*** Opening Data for processing ***
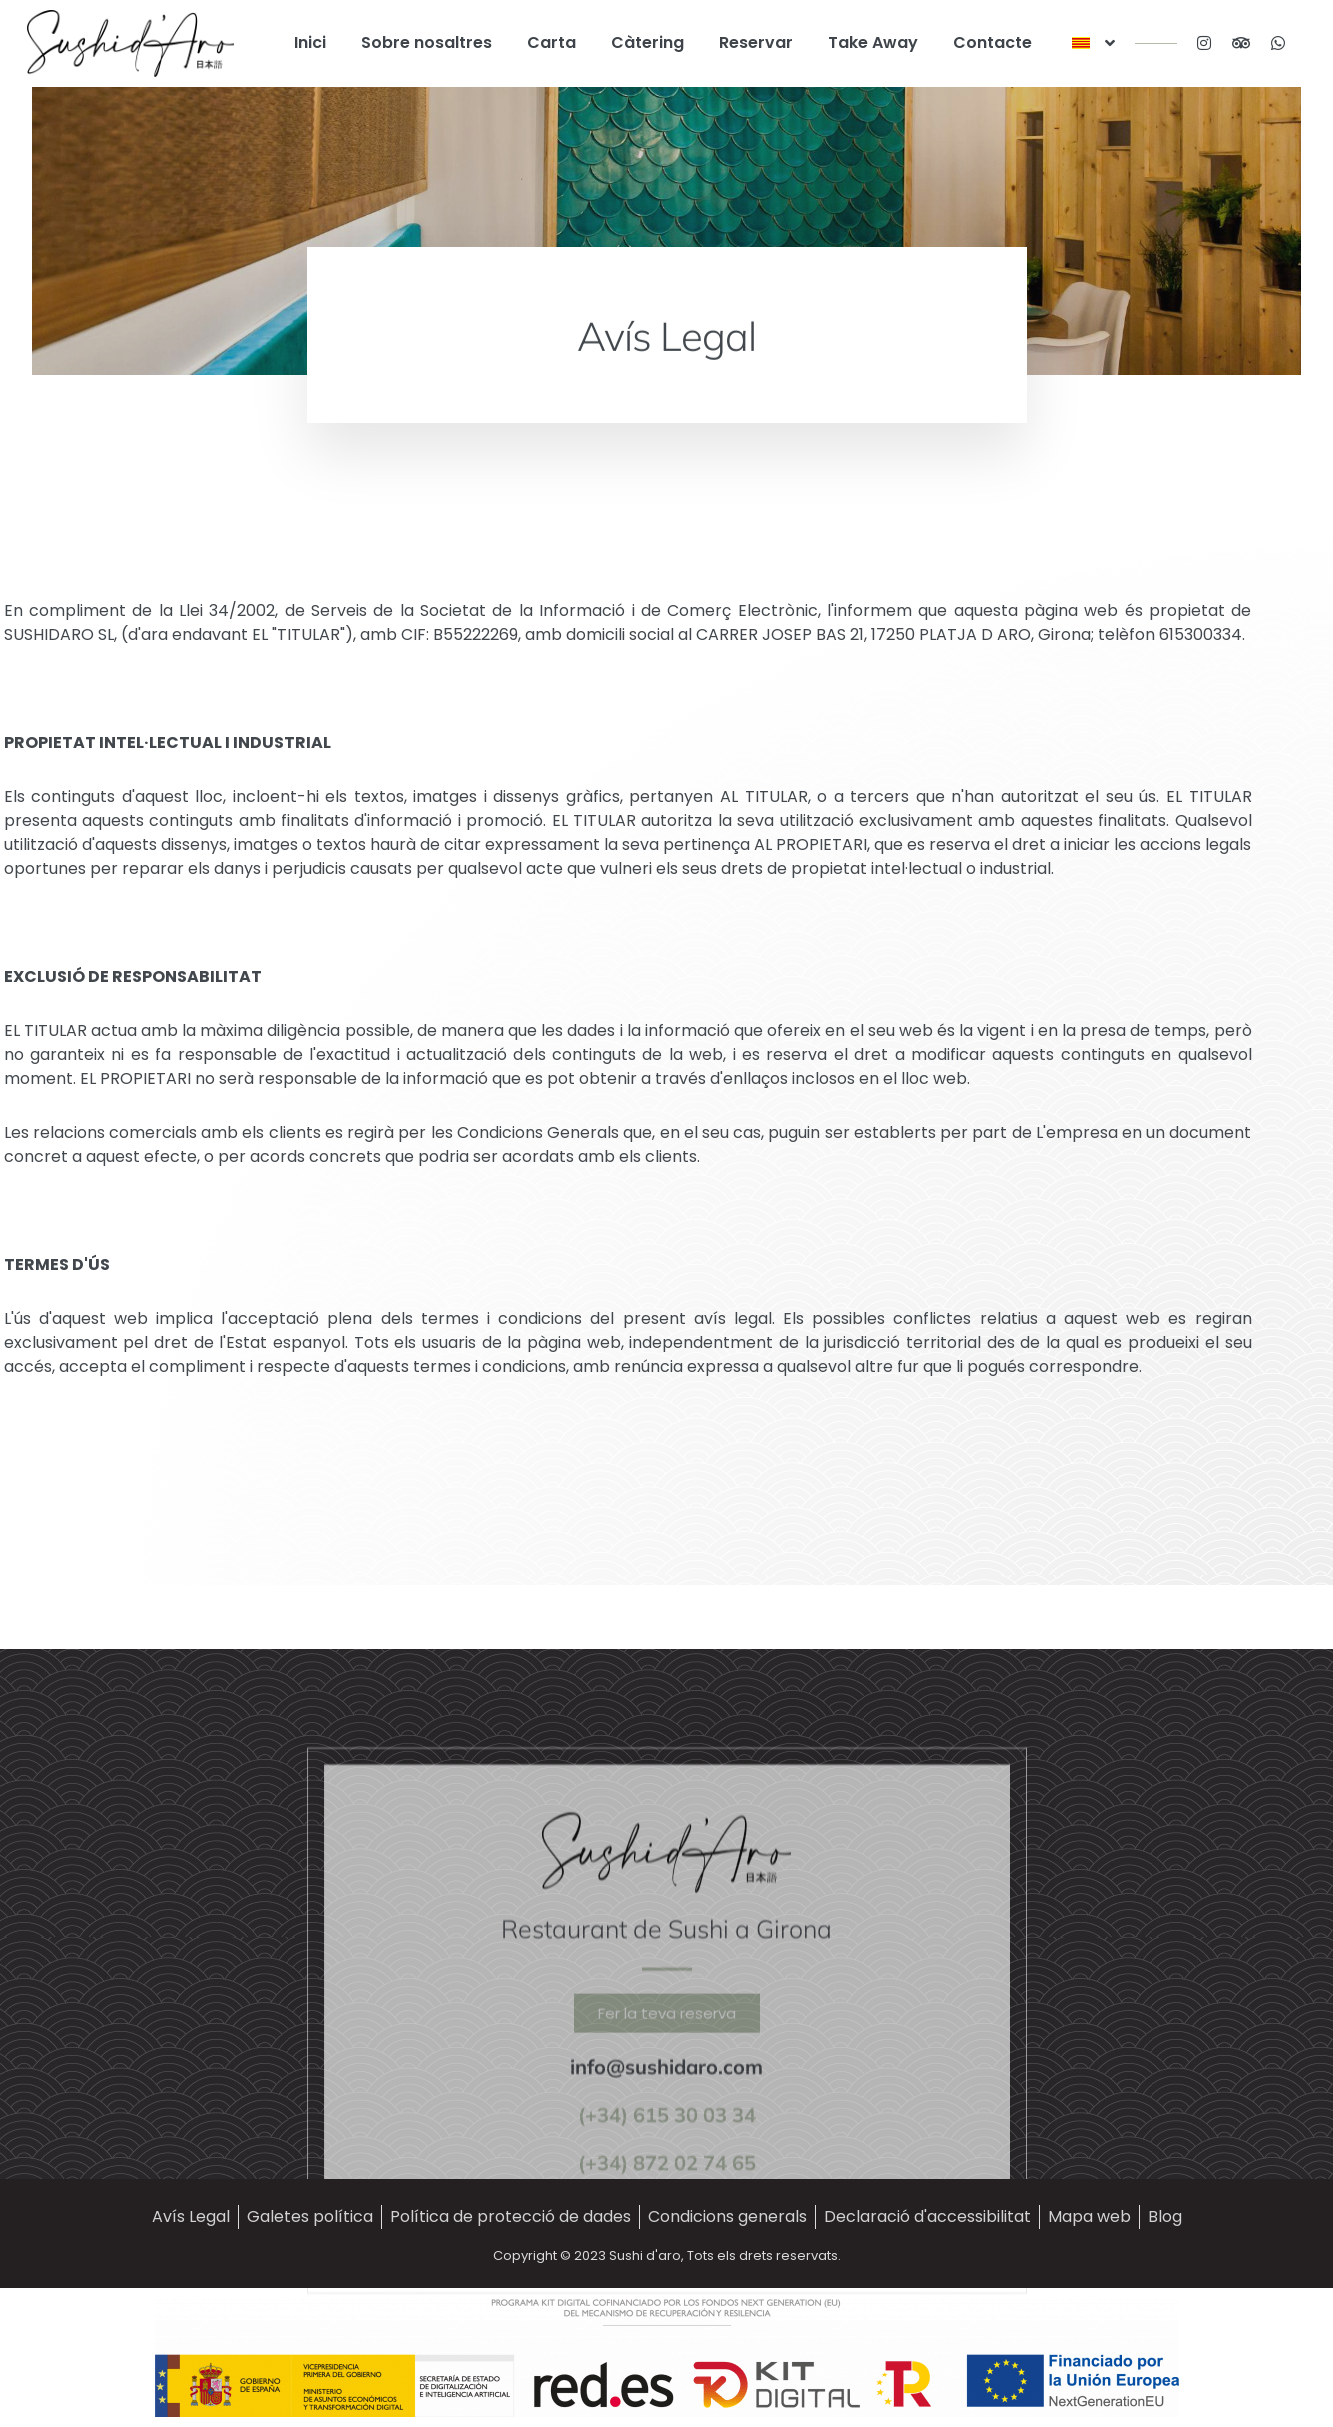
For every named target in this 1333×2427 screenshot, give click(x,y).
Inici (310, 42)
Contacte (992, 42)
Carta (551, 42)
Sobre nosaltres (426, 42)
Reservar (756, 42)
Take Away (873, 42)
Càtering (647, 42)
*** Closing Data for processing ***
Task prompt: The records must come back exactly, with their pictures removed.

Solved exercise:
For every named target in this 1333×2427 screenshot, give click(x,y).
Inici (310, 42)
Contacte (992, 42)
Carta (551, 42)
Sobre nosaltres (426, 42)
Reservar (756, 42)
Take Away (873, 42)
Càtering (647, 42)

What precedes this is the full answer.